The Advantages and Challenges of Incorporating AI into Medical Decision-Making
Researchers at the National Institutes of Health (NIH) found that an AI model achieved high accuracy on a medical quiz designed to evaluate the ability to diagnose patients based on clinical images and brief text summaries. However, physician-graders identified errors in the AI model's explanations of the images and its reasoning for arriving at the correct answers. These findings, which highlight both the potential and limitations of AI in clinical settings, were published in npj Digital Medicine. The study was conducted by researchers from NIH’s National Library of Medicine (NLM) and Weill Cornell Medicine, New York City.
“Integrating AI into healthcare offers significant promise as a tool to help medical professionals diagnose patients more quickly and initiate treatment sooner,” said Stephen Sherry, PhD, acting director of NLM. “However, as this study demonstrates, AI is not yet advanced enough to replace human experience, which remains crucial for accurate diagnosis.”
Figure 1. AI in Medical Decision-Making
The AI model and human physicians answered questions from the New England Journal of Medicine (NEJM)’s Image Challenge, an online quiz featuring real clinical images and brief text descriptions detailing patient symptoms and presentation. Participants are asked to select the correct diagnosis from multiple-choice options.
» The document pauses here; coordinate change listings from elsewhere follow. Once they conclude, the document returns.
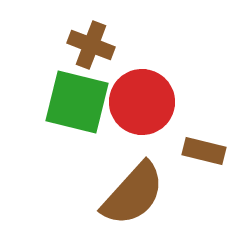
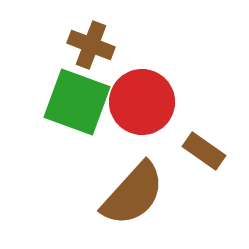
green square: rotated 6 degrees clockwise
brown rectangle: rotated 21 degrees clockwise
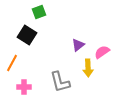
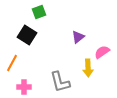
purple triangle: moved 8 px up
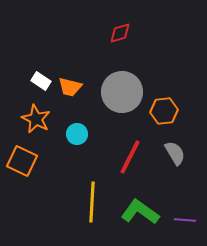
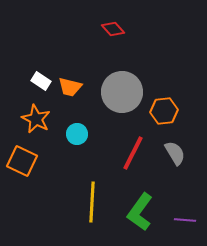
red diamond: moved 7 px left, 4 px up; rotated 65 degrees clockwise
red line: moved 3 px right, 4 px up
green L-shape: rotated 90 degrees counterclockwise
Figure 1 shows AI in Medical Decision-Making.
Researchers assigned the AI model 207 Image Challenge questions, requiring it to provide a written rationale for each answer. The prompt instructed that the rationale should include a description of the image, a summary of relevant medical knowledge, and a step-by-step explanation of how the model arrived at its answer.
Nine physicians from various institutions, each specializing in different medical fields, were recruited to answer the questions. They first completed the quiz in a “closed-book” setting (without external resources) and then in an “open-book” setting (using external resources). Afterward, the researchers provided the physicians with the correct answers, the AI model’s answers, and its rationale. The physicians were then asked to evaluate the AI model's performance in describing the images, summarizing relevant medical knowledge, and explaining its reasoning.
The study found that both the AI model and the physicians performed well in selecting the correct diagnosis. Notably, the AI model achieved a higher rate of correct diagnoses than physicians in the closed-book setting. However, physicians using open-book resources outperformed the AI model, particularly on the more challenging questions.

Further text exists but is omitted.